BEGIN DATA IN THIS EXERCISE

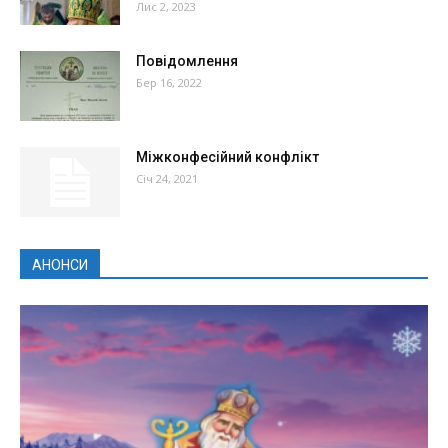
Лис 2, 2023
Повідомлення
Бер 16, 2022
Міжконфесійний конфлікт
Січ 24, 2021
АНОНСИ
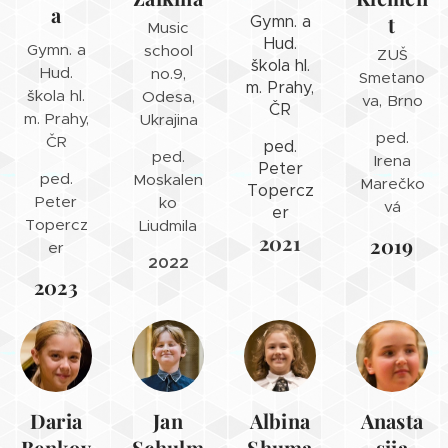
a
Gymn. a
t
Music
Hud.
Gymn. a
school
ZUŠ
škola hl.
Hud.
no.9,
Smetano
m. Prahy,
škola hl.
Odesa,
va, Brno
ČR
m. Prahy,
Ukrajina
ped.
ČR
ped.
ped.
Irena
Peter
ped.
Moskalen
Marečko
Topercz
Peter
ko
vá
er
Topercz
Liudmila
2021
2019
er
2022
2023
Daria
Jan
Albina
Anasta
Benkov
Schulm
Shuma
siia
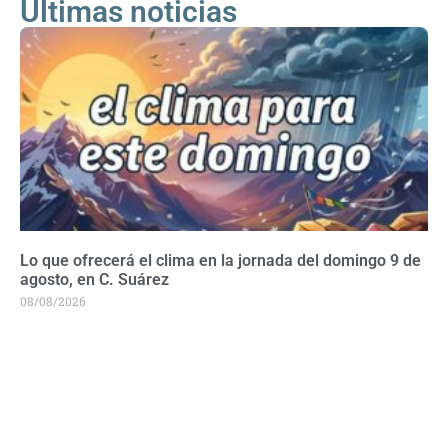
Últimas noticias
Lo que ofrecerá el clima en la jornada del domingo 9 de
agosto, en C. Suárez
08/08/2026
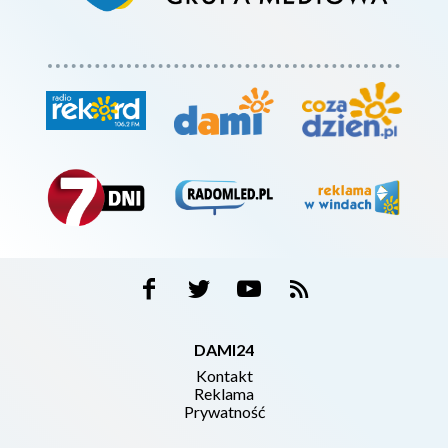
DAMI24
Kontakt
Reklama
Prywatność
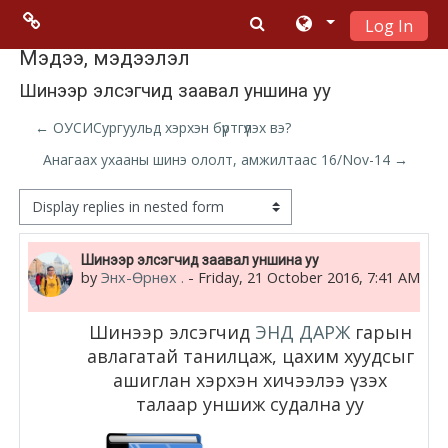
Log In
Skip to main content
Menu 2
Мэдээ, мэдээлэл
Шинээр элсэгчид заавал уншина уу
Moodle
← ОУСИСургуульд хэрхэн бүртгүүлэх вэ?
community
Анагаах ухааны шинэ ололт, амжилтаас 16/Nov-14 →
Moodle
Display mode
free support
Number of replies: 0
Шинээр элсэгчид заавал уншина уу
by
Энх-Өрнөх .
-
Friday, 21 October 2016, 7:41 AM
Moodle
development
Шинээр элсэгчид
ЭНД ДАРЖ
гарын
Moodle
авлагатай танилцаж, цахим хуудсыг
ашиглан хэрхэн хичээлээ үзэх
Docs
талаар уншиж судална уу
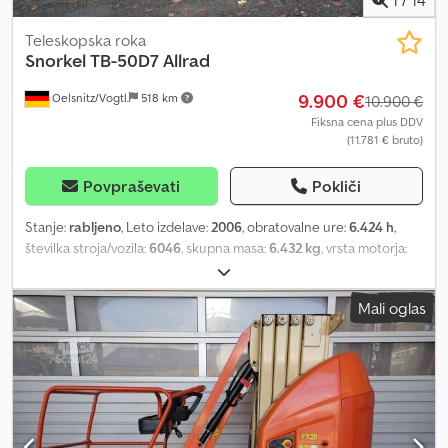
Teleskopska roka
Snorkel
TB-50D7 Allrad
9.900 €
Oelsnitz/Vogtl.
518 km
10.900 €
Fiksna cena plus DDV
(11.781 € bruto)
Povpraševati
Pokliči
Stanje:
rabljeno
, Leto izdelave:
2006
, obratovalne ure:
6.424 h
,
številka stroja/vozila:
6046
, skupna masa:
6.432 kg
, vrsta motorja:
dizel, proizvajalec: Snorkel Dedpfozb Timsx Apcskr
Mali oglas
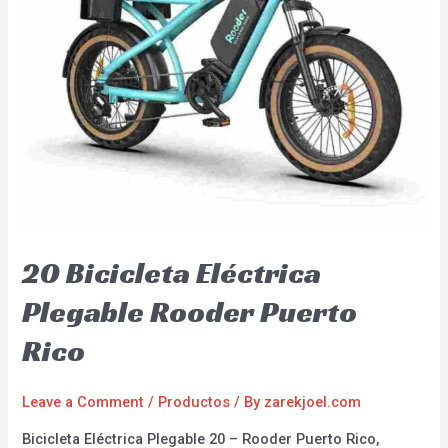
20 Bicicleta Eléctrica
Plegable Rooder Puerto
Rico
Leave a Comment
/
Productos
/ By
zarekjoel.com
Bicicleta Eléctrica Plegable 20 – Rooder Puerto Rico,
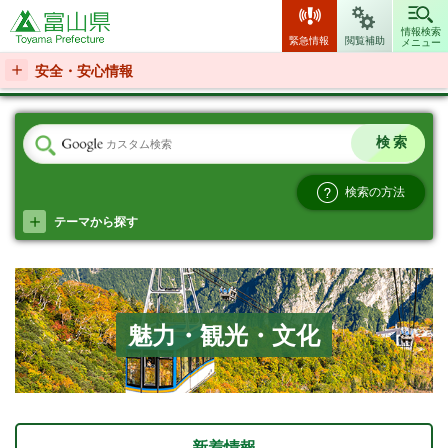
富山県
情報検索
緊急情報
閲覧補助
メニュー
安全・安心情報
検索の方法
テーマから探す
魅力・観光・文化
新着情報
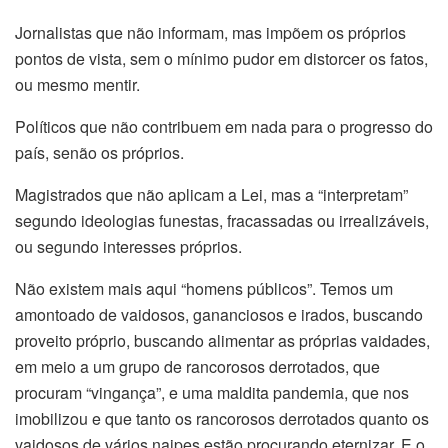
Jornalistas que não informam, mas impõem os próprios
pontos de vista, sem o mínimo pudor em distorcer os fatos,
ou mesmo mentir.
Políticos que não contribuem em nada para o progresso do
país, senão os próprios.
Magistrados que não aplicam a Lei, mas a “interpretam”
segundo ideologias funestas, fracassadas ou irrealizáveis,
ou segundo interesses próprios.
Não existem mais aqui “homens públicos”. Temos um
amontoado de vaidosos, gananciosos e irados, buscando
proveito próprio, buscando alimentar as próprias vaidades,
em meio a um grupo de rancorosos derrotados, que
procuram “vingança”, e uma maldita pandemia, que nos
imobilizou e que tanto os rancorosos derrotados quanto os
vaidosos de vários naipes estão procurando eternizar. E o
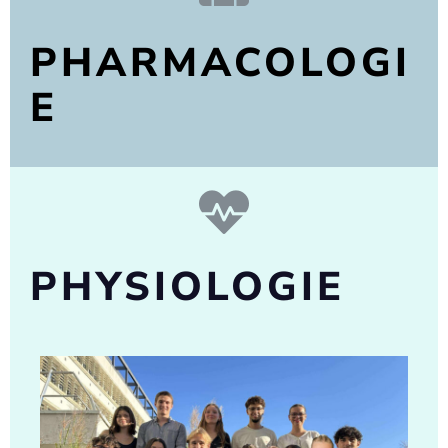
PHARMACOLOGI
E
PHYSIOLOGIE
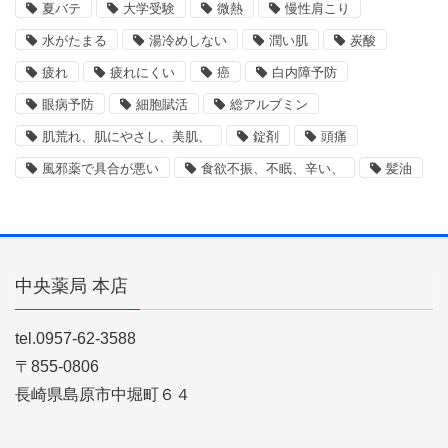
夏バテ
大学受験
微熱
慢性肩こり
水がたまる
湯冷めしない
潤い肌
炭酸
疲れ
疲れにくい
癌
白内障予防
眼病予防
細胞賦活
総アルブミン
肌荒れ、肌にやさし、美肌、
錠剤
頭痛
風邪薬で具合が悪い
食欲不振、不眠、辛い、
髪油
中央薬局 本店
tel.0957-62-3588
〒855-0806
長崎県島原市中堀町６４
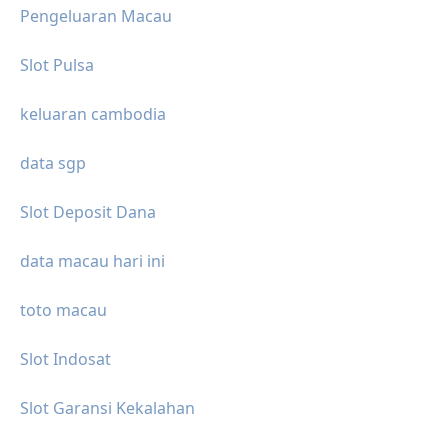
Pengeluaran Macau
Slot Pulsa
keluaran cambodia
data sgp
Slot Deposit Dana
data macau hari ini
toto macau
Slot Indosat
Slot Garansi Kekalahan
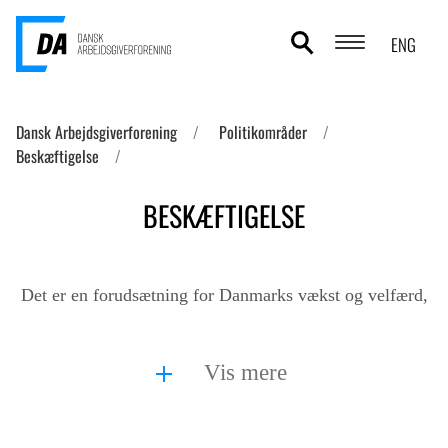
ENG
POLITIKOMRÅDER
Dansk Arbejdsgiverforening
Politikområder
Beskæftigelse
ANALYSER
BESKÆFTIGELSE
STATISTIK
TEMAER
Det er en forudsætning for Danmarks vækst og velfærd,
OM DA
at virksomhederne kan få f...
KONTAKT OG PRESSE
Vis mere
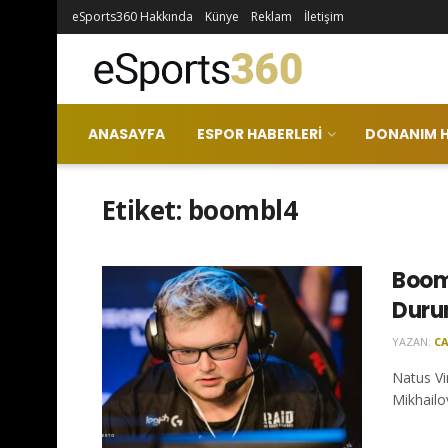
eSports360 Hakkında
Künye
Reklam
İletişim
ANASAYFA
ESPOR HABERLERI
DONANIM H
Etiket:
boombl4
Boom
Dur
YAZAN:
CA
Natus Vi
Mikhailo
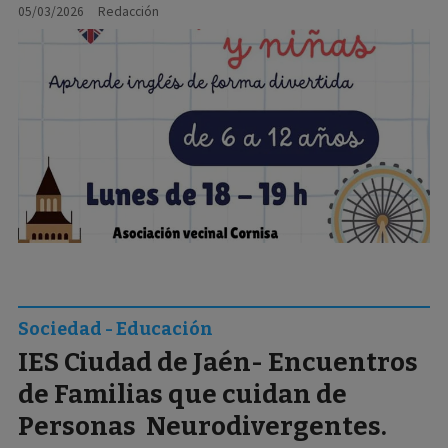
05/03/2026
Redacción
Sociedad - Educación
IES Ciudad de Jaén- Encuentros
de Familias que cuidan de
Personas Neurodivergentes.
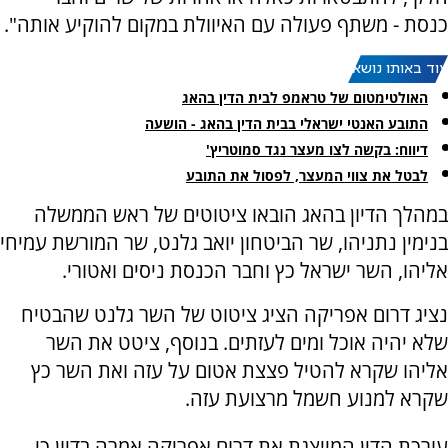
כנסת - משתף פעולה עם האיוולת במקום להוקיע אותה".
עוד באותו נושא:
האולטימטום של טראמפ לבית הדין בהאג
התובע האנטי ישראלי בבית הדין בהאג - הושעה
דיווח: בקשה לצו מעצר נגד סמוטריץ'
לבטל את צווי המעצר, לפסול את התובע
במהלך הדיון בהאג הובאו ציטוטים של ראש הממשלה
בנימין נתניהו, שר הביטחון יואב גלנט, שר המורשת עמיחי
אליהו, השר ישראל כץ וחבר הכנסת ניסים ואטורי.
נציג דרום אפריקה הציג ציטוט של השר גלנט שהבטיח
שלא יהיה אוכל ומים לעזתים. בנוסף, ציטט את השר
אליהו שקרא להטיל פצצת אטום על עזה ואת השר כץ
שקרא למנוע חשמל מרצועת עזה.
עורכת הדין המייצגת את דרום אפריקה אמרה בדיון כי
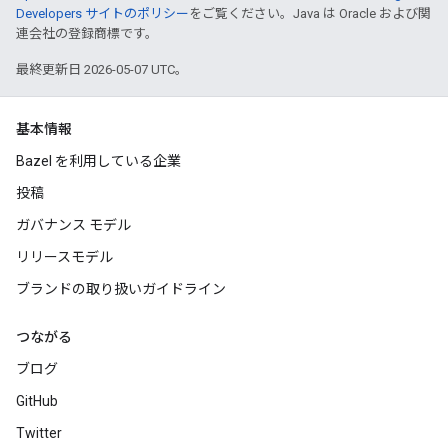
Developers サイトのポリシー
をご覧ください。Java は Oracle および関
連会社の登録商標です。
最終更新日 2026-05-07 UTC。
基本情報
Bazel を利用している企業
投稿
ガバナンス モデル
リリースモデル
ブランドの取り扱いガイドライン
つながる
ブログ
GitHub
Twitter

END DATA IN THIS EXERCISE

** EXERCISE AIM **
Within the listing, how many lines include the string "segundo"? Supply the number and no further words.

** TASK SOLUTION **
2